Later kwamen er mensen van de televisie, de KRO en de EO. Maar ook de kranten. Paul Verhoeven wil er een film van maken. De filmrechten zijn ondertussen ook verkocht. Ach, zo’n hype is misschien wel leuk, maar het levert tot op heden voor de begraafplaats niets op, financieel gezien.”

Pomp
Toen de begraafplaats werd losgekoppeld van de parochie Onze Lieve Vrouw Visitatie is er een nieuwe parochie gevormd die ‘De Wijngaard’ heet en waartoe de begraafplaats nu behoort.
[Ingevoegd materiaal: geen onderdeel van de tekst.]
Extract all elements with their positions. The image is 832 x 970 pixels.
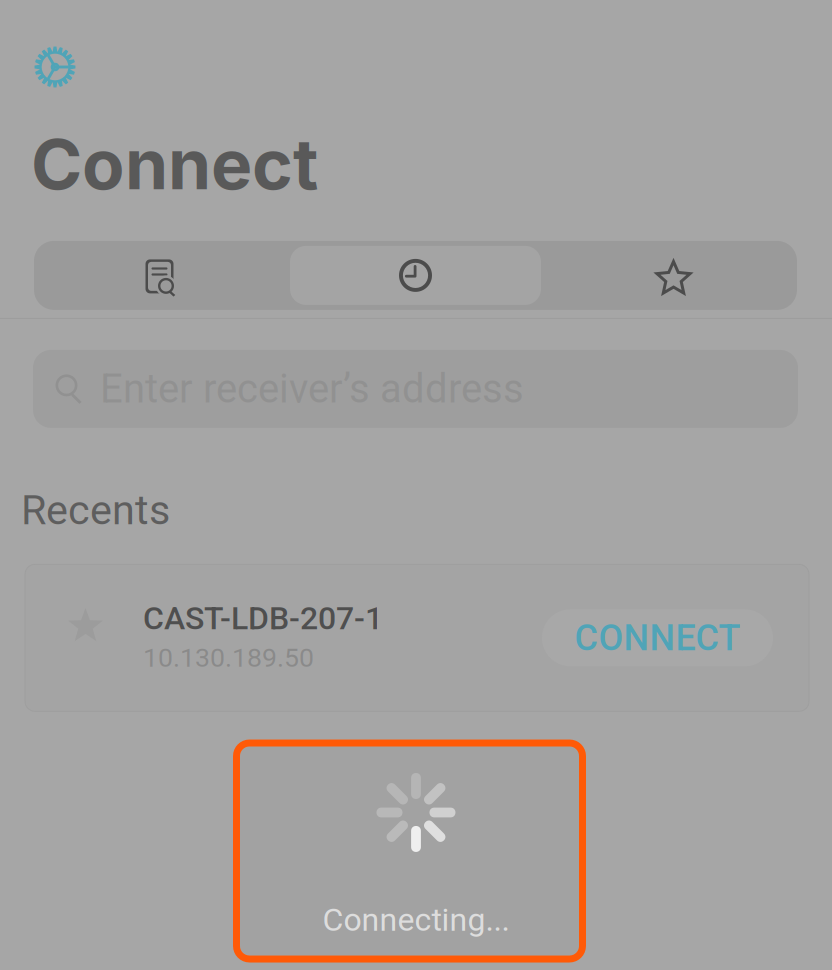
staticText: Connecting... [322,901,510,938]
button[interactable]: Settings [29,41,81,93]
staticText: 10.130.189.50 [143,642,314,673]
staticText: Recents [21,486,170,534]
button[interactable]: Favourites [541,246,792,305]
button[interactable]: Recents [290,246,541,305]
staticText: Connect [31,122,318,206]
staticText: CAST-LDB-207-1 [143,600,383,637]
button[interactable]: Scan [39,246,290,305]
staticText: Enter receiver’s address [100,366,524,412]
button[interactable]: CONNECT [542,609,773,666]
staticText: CONNECT [574,617,740,659]
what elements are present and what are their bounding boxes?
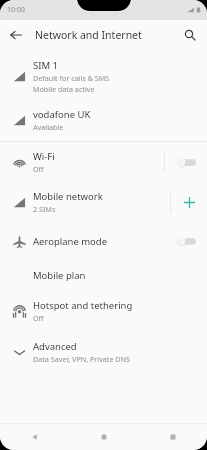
staticText: Default for calls & SMS xyxy=(33,73,110,83)
button[interactable]: Advanced xyxy=(0,331,207,373)
staticText: Mobile network xyxy=(33,190,103,203)
staticText: 10:00 xyxy=(7,5,25,15)
staticText: Network and Internet xyxy=(35,28,142,42)
button[interactable]: Mobile network xyxy=(0,182,207,222)
button[interactable]: Hotspot and tethering xyxy=(0,291,207,331)
staticText: Advanced xyxy=(33,340,77,353)
staticText: SIM 1 xyxy=(33,59,58,72)
button[interactable]: SIM 1 xyxy=(0,50,207,101)
button[interactable]: Wi‑Fi xyxy=(0,142,207,182)
staticText: Hotspot and tethering xyxy=(33,299,133,312)
button[interactable]: Aeroplane mode toggle xyxy=(174,231,198,251)
button[interactable]: Back xyxy=(0,424,69,450)
button[interactable]: vodafone UK xyxy=(0,101,207,141)
staticText: Mobile plan xyxy=(33,269,86,282)
button[interactable]: Search xyxy=(178,23,202,47)
button[interactable]: Mobile plan xyxy=(0,260,207,291)
button[interactable]: Wi-Fi toggle xyxy=(174,152,198,172)
staticText: Aeroplane mode xyxy=(33,235,108,248)
staticText: Off xyxy=(33,313,44,323)
button[interactable]: Back xyxy=(4,23,28,47)
staticText: Available xyxy=(33,122,64,132)
staticText: Data Saver, VPN, Private DNS xyxy=(33,354,131,364)
staticText: vodafone UK xyxy=(33,108,91,121)
button[interactable]: Add network xyxy=(179,192,199,212)
button[interactable]: Aeroplane mode xyxy=(0,222,207,260)
button[interactable]: Home xyxy=(69,424,138,450)
staticText: Mobile data active xyxy=(33,84,95,94)
button[interactable]: Recent apps xyxy=(138,424,207,450)
staticText: 2 SIMs xyxy=(33,204,56,214)
staticText: Off xyxy=(33,164,44,174)
staticText: Wi‑Fi xyxy=(33,150,55,163)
Erren: “De stichting heeft de grond, met een oppervlakte van 2400 m², voor 30 jaar in erfpacht, met steeds een verlenging van dertig jaar. Onder parochie ‘De wijngaard’ vallen tien kerken hier in de buurt die zijn samengevoegd. Van al deze parochies had alleen de OLV Visitatie nog een eigen begraafplaats.” Er werd toen alleen nog in familiegraven bijgezet. “De eerste jaren ben ik bezig geweest met het vinden van alle nabestaanden, ik heb er circa 150 kunnen traceren. Ik heb ze allemaal aangeschreven en gevraagd om een jaarlijkse vrijwillige bijdrage. De grafrechten waren ooit betaald, maar de reserveringen van het onderhoud waren in de pot van de kerk gestopt. Vijftig mensen reageerden meteen en stortten een bedrag; uiteindelijk zijn er nu honderd personen die bijdragen in het onderhoud.” “In het open gedeelte, waar voorheen een beheerdershuisje stond, staat nu een urnenmuur. Er komen ook een aantal urnengraven, want voor het plaatsen van urnen is veel belangstelling. Onze tarieven zijn redelijk laag: voor het gebruik van een urnennis voor twee personen voor twintig jaar is de prijs 900 euro. Voor het onderhoud van de begraafplaats betalen mensen 55 euro per jaar en een bijzetting kost 230 euro. Er zou een aantal algemene graven geruimd kunnen worden, maar als er nog grafstenen op staan doen we dat niet. Er zijn erg weinig bijzettingen in familiegraven, de laatste twee waren in 2005. De parochie heeft de restauratie van drie pastoorsgraven gefinancierd. Het leuke gevolg daarvan was dat nabestaanden zelf ook hun eigen graven gingen opknappen.”

De toekomst
“Ik vind het een prachtige plek zo midden in Velp,” zegt Erren trots. “Zo hebben we nog wat groen midden in het dorp. Dat wil ik graag zo houden. Om de juiste sfeer in ere te houden heb ik voor mijn 75ste verjaardag een pomp gevraagd op de begraafplaats. Ik heb namelijk alles al. Ik heb nog twee leuke zaken in mijn leven. Ik ben bestuurslid van de caranavalsvereniging en ik ben beheerder van de begraafplaats. Op de begraafplaats is geen wateraansluiting; om de sfeer erin te houden leek me het mooi om een replica van een oude pomp bij de ingang te hebben staan. Het is een gietijzeren replica geworden uit 1860. Binnenkort wordt de oude ligusterheg vervangen door een mooie taxushaag.” “Het bestuur zou een aanvraag kunnen doen om de begraafplaats op de monumentenlijst te plaatsen, maar dat betekent veel regels en er staan weinig financiële middelen tegenover. Het voordeel van een monumentenlijst is natuurlijk wel dat ze de begraafplaats niet zomaar kunnen ruimen. Ik heb nog een aantal grafboeken waar ik regelmatig in speur om nabestaanden en dorpsgenoten te vinden. Neem het graf van de familie Smeltink. Volgens de tekst op de grafsteen werden er eerst twee ‘huisvrouwen’ in begraven, toen de heer Smeltink zelf en daarna zijn echtgenote. Prachtig toch.” “Ik vind het hier zo mooi, dat als het zover is, ik hier graag begraven wil worden. Want: de familiegrafrechten zijn nog steeds voor onbepaalde tijd.